The 11th edition of BAMcinemaFest, which conluded over the weekend, showcased as always some of the most innovative and provocative work being done in current American independent cinema.
This year's festival put a particular emphasis on highlighting communities and experiences - especially those of people of color - who continue to be inadequately represented on screen. This fits in well with the year-round mission of BAM's film programmers to highlight films and artistic voices too often excuded from screens, challenging and recontextualizing traditional film canons.
The three films I discuss below, culled from this year's impressive slate, are fine examples of these kinds of artistic voices, all enriching our film culture with intimately personal and finely crafted work.
Diana Peralta’s intimate and sensitively observed family drama De Lo Mio (pictured above), which had its world premiere as the closing night film, has an import and effect that is far less dependent on narrative than in the accumulation of fleeting moments and interactions between characters that convey the weight of family history, and all the little joys and conflicts contained within.
The story concerns Carolina (Darlene Demorizi) and Rita (Sasha Merci), two spirited and very close Dominican sisters raised in New York City who travel to their family home in Santiago, Dominican Republic. There they meet with their half-brother Dante (Hector Anibal) to settle the final details of their recently deceased father’s childhood home in Santiago, which is about to be torn down so the land beneath it can be sold.
Although there is initial fun and camaraderie, the tensions between the sisters and their brother eventually erupts into arguments and recriminations, mostly revolving around the fact that Dante was left behind and estranged from his father, who left for the US and never returned; Carolina and Rita are products of the father’s second family in the US.
Peralta brings a delicate, unforced lyricism to her clearly deeply personal material, as acutely attuned to its human drama as it is to the beauty of the natural landscape surrounding the characters.
Rashaad Ernesto Green’s second feature Premature, an expansion of an earlier short film of the same name, is more extensively plotted than De Lo Mio, but like that film, finds its strengths in places beyond narrative, in this case in tracking the contours of a romance set against the backdrop of contemporary Harlem.

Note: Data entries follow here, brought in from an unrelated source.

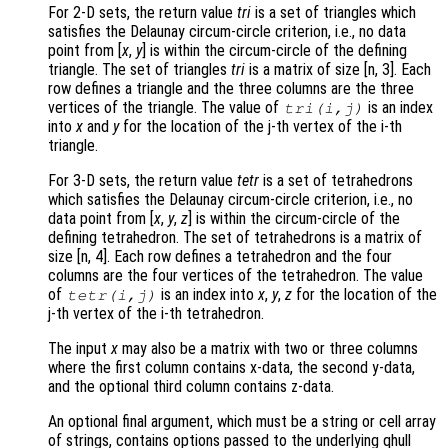
For 2-D sets, the return value
tri
is a set of triangles which
satisfies the Delaunay circum-circle criterion, i.e., no data
point from [
x
,
y
] is within the circum-circle of the defining
triangle. The set of triangles
tri
is a matrix of size [n, 3]. Each
row defines a triangle and the three columns are the three
vertices of the triangle. The value of
is an index
tri
(i,j)
into
x
and
y
for the location of the j-th vertex of the i-th
triangle.
For 3-D sets, the return value
tetr
is a set of tetrahedrons
which satisfies the Delaunay circum-circle criterion, i.e., no
data point from [
x
,
y
,
z
] is within the circum-circle of the
defining tetrahedron. The set of tetrahedrons is a matrix of
size [n, 4]. Each row defines a tetrahedron and the four
columns are the four vertices of the tetrahedron. The value
of
is an index into
x
,
y
,
z
for the location of the
tetr
(i,j)
j-th vertex of the i-th tetrahedron.
The input
x
may also be a matrix with two or three columns
where the first column contains x-data, the second y-data,
and the optional third column contains z-data.
An optional final argument, which must be a string or cell array
of strings, contains options passed to the underlying qhull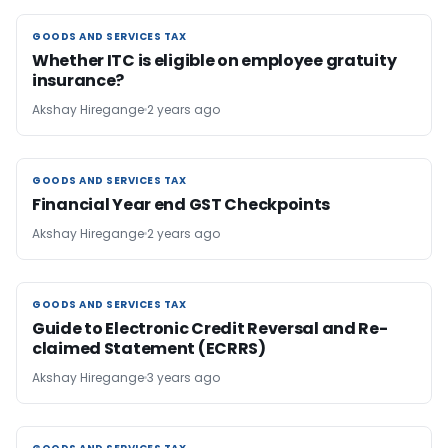
GOODS AND SERVICES TAX
GOODS AND SERVICES TAX
Whether ITC is eligible on employee gratuity
insurance?
Akshay Hiregange
2 years ago
GOODS AND SERVICES TAX
GOODS AND SERVICES TAX
Financial Year end GST Checkpoints
Akshay Hiregange
2 years ago
GOODS AND SERVICES TAX
GOODS AND SERVICES TAX
Guide to Electronic Credit Reversal and Re-
claimed Statement (ECRRS)
Akshay Hiregange
3 years ago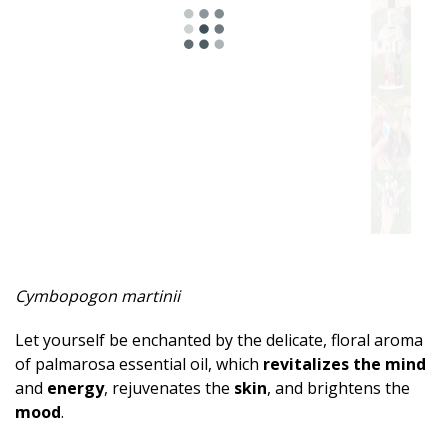
Spicy
Herbal
Resinous
Minty
Fruity
Woody
Sweet
Cymbopogon martinii
Musky
Let yourself be enchanted by the delicate, floral aroma
Earthy
of palmarosa essential oil, which
revitalizes the mind
and
energy
, rejuvenates the
skin
, and brightens the
Aphrodisiac
mood
.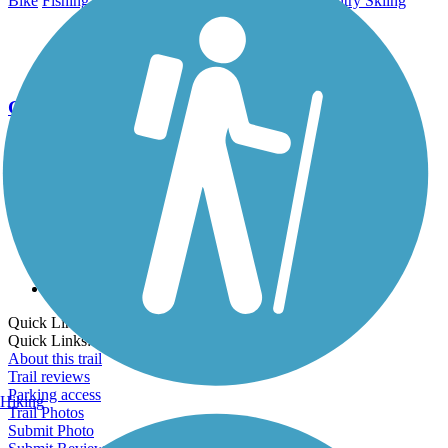
Bike
Fishing
Horseback Riding
Walking
Cross Country Skiing
Go Unlimited
Export to Trail Guide
Create Guidebook
Download GPX
Print Friendly Map
Quick Links:
Quick Links:
About this trail
Trail reviews
Parking access
Hiking
Trail Photos
Submit Photo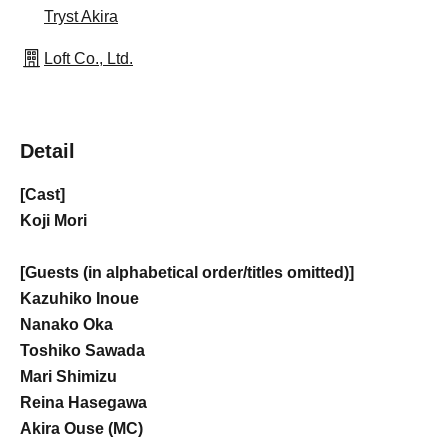
Tryst Akira
Loft Co., Ltd.
Detail
[Cast]
Koji Mori
[Guests (in alphabetical order/titles omitted)]
Kazuhiko Inoue
Nanako Oka
Toshiko Sawada
Mari Shimizu
Reina Hasegawa
Akira Ouse (MC)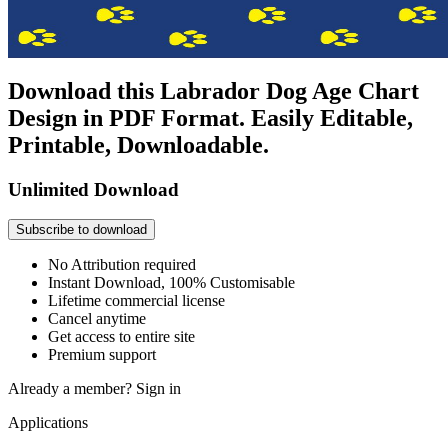
Download this Labrador Dog Age Chart
Design in PDF Format. Easily Editable,
Printable, Downloadable.
Unlimited Download
Subscribe to download
No Attribution required
Instant Download, 100% Customisable
Lifetime commercial license
Cancel anytime
Get access to entire site
Premium support
Already a member?
Sign in
Applications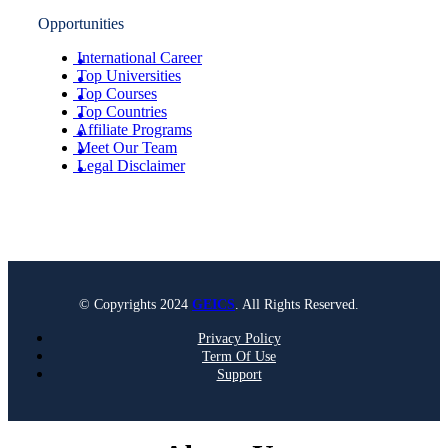
Opportunities
International Career
Top Universities
Top Courses
Top Countries
Affiliate Programs
Meet Our Team
Legal Disclaimer
© Copyrights 2024
GEICS
. All Rights Reserved.
Privacy Policy
Term Of Use
Support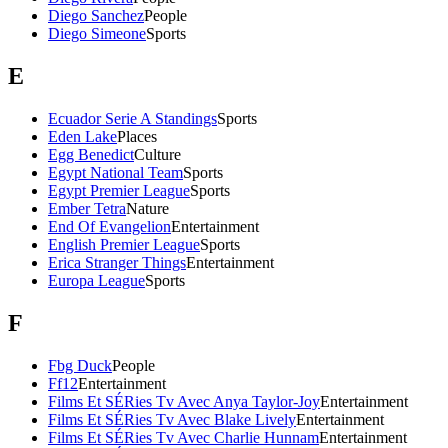
Diego Sanchez
People
Diego Simeone
Sports
E
Ecuador Serie A Standings
Sports
Eden Lake
Places
Egg Benedict
Culture
Egypt National Team
Sports
Egypt Premier League
Sports
Ember Tetra
Nature
End Of Evangelion
Entertainment
English Premier League
Sports
Erica Stranger Things
Entertainment
Europa League
Sports
F
Fbg Duck
People
Ff12
Entertainment
Films Et SÉRies Tv Avec Anya Taylor-Joy
Entertainment
Films Et SÉRies Tv Avec Blake Lively
Entertainment
Films Et SÉRies Tv Avec Charlie Hunnam
Entertainment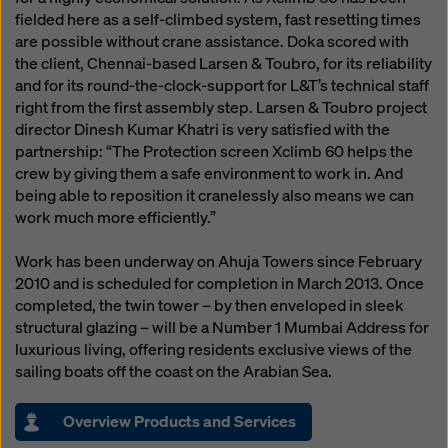
fielded here as a self-climbed system, fast resetting times
are possible without crane assistance. Doka scored with
the client, Chennai-based Larsen & Toubro, for its reliability
and for its round-the-clock-support for L&T’s technical staff
right from the first assembly step. Larsen & Toubro project
director Dinesh Kumar Khatri is very satisfied with the
partnership: “The Protection screen Xclimb 60 helps the
crew by giving them a safe environment to work in. And
being able to reposition it cranelessly also means we can
work much more efficiently.”
Work has been underway on Ahuja Towers since February
2010 and is scheduled for completion in March 2013. Once
completed, the twin tower – by then enveloped in sleek
structural glazing – will be a Number 1 Mumbai Address for
luxurious living, offering residents exclusive views of the
sailing boats off the coast on the Arabian Sea.
Overview Products and Services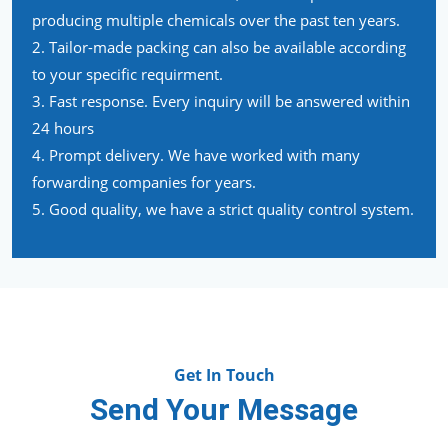
producing multiple chemicals over the past ten years.
2. Tailor-made packing can also be available according
to your specific requirment.
3. Fast response. Every inquiry will be answered within
24 hours
4. Prompt delivery. We have worked with many
forwarding companies for years.
5. Good quality, we have a strict quality control system.
Get In Touch
Send Your Message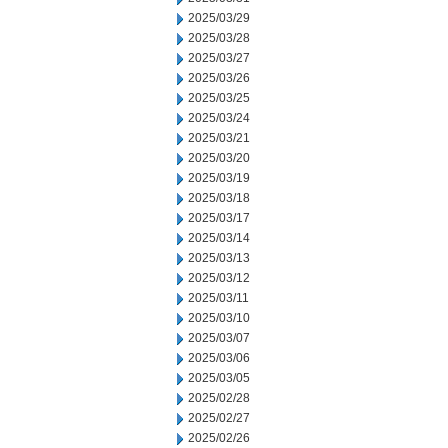
2025/03/29
2025/03/28
2025/03/27
2025/03/26
2025/03/25
2025/03/24
2025/03/21
2025/03/20
2025/03/19
2025/03/18
2025/03/17
2025/03/14
2025/03/13
2025/03/12
2025/03/11
2025/03/10
2025/03/07
2025/03/06
2025/03/05
2025/02/28
2025/02/27
2025/02/26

The lovers here are Ayanna (Zora Howard, who also co-wrote), a 17-year old aspiring poet about to go away to college, and her slightly older (early 20’s) paramour Isaiah (Joshua Boone), a music composer and producer. Shot on textured 16mm, the film tracks the vicissitudes of their relationship, from initial flirting, to erotic interactions, to conflicts and revelations that expose the reality of their very different stages in life (despite their relatively slight age difference) and threaten to tear them apart permanently.
Created as a conscious response to the trauma and tragedy that typically mark depictions of black life on screen, Premature bristles with a visual and verbal poetry that elevates the familiar coming-of-age tropes that mark the narrative, only stumbling when it veers from naturalistic observation into more conventional plotting. Still, it’s an impressive work, graced with a riveting central performance from Howard, who ably carries this film largely on her shoulders.
In Vision Portraits, Rodney Evans’ documentary observing artists at work (including himself), Evans includes the emotional and physical journey he makes as he confronts a film director’s ultimate nightmare: the gradual and probably inevitable loss of his vision.
For much of his life, Evans has suffered from a rare genetic disorder causing the deterioration of his retina, leaving him with no peripheral vision, very little night vision, and only about 20 percent of his vocal vision remaining. As a way to cope with the ramifications of his disability, he embarked on this project, in which he interviews and observes at work three other artists from different fields who live with similar visual impairments: Manhattan photographer John Dugdale, Bronx-based dancer Kayla Hamilton, and Canadian writer and teacher Ryan Knighton.
Through these interviews, as well as abstract, multicolored visuals that seek to evoke the experience of the visual impairments described by the artists – counteracting the notion of blindness being simply total black darkness – Evans explores the idea that vision consists of more than just physical sight. “Vision” can also encompass imagination and breaking creative boundaries. Evans’ own experiences, conveyed through self-observation and lines of his own poetry describing his loss of vision, vividly portray his feelings of marginalization as a black, gay, and disabled artist.
This evocative, richly textured, and deeply personal film inspires with its collective portrait of artists who refuse to allow visual impairment to be an impediment to fully realizing their creative goals.